木彫りの猫(四)


 急に視界がひらけて工房が映ったので猫又は呆然ぼうぜんと見ていた。おそるおそる目を閉じてゆっくり開いてみる。何度かまばたきをして、ちゃんと目が見えていることを確信した。


「うまく合わせたみたいだな。動いてみろよ」


「簡単に言ってくれるわ!」


 木彫りの猫に入った直後、猫又は声を出せずにいた。暗闇で焦っていたところ、シバの声が聞こえ、言われたとおり木彫りの猫に体を合わせていった。合わせていくうちに木彫りの猫と同化して目が見えるようになり、いつの間にか口が動くようになっている。


 猫又は話せることに驚き、思わず立ち上がると足が動いた。


「動ける……。動けるぞ!!」


「よかったな」


 あっけらかんとシバは言う。木彫りの猫が動くこと自体、奇妙なことなのに平然としている男を見て猫又は不思議に思う。


(こんなに簡単に付喪神つくもがみをつくるなんて……。この男、ほかの異能者と異なる。しかし霊力チカラは強いとは思わない。いや、むしろ霊力チカラを感じない。消しているといった言葉がぴったりくるような感じだ。不思議な男だ)

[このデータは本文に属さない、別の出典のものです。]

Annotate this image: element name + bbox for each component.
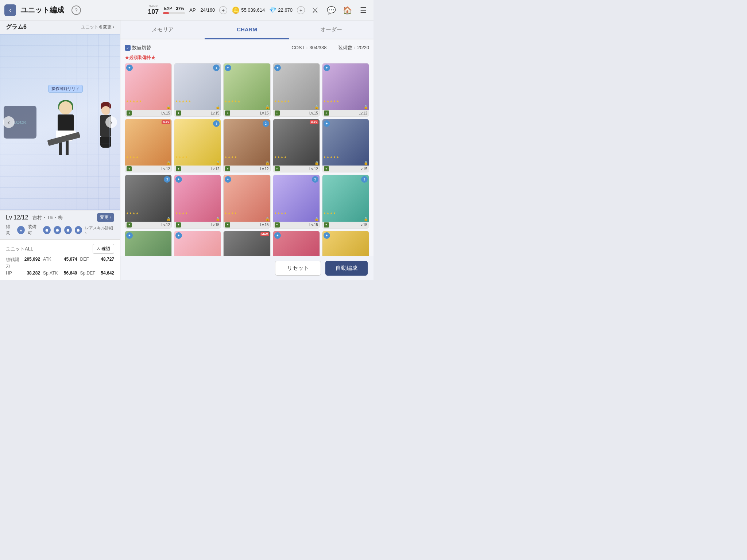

 猫又が凝視していても気にする様子もなくシバが言ってきた。


「木彫りから本来の姿で出ろ」


「え?」


「だから、霊体を出せ」


「お、おまえの説明はよくわからないぞ」


「面倒くさい……」


 猫又はシバの意図が読めずに困惑する。シバはため息をつくと腕を組み、片手をあごにやって思案する。しばらくして口を開いた。


「おまえらアヤカシは体を自在に変化できるだろう? 例えば、いつもはネコぐらいのサイズでも、体の大きなやつを相手にするときは自分の体もでかくするとか」


「ああ、それは可能だ」


「同じ要領だよ。体の軸は木彫りの猫にあることを意識して、体を大きくして戦う感じで霊体を出せ」


 言われたとおり体を大きくすることをイメージすると、木彫りの猫から霊体が出て、いつもの姿になった。霊体の心臓部に木彫りの猫があることがわかる。


「よし、戻れ」


 木彫りの猫の形にぴったり収まるイメージで猫又は戻った。


「ニ゛ャア゛アァァア!?」


 しっぽに激痛を感じたので見てみると、うまく木彫りの猫に入ったつもりが、尾が大きなサイズのままはみ出していてシバが踏んでいる。


「何をするっ!!」


 急所である尾を踏まれた猫又は怒りで飛び出した。木彫りの猫のことはすっかり忘れていて、霊体から外れた木彫りの猫はころんと畳に転がった。木彫りの猫が離れたことで、猫又は妖力が落ちたことに気づく。


「ほ、本当だ。物と一体だと妖力が上がる」


「固定できる物があると安定するんだよ。逆を言えば離れると妖力は落ちる。コントロールしてちゃんと『依代よりしろ』に霊体を収めろ、ヘタクソ」


「さっ、先に口で言えばわかる! 尾を踏むことはないだろう!」


「踏みたくなった」


「――――ッ!!」


「しばらく特訓だな」


 ひょうひょうとしたシバに腹立たしく感じながらも、猫又は以前より妖力が増したことをうれしく思う。


 これまで霊体を維持するだけでかなりの妖力を使っていた。蓄えることもできなくてだいぶ弱っていたけど、物をよりどころにすると妖力の流出が少ない。しかもシバがつくった木彫りの猫は入ると妖力の回復が早い。


(ずいぶんとすばらしい依代をくれたものだ)


 これなら早く妖力を上げることができると猫又は喜んだ。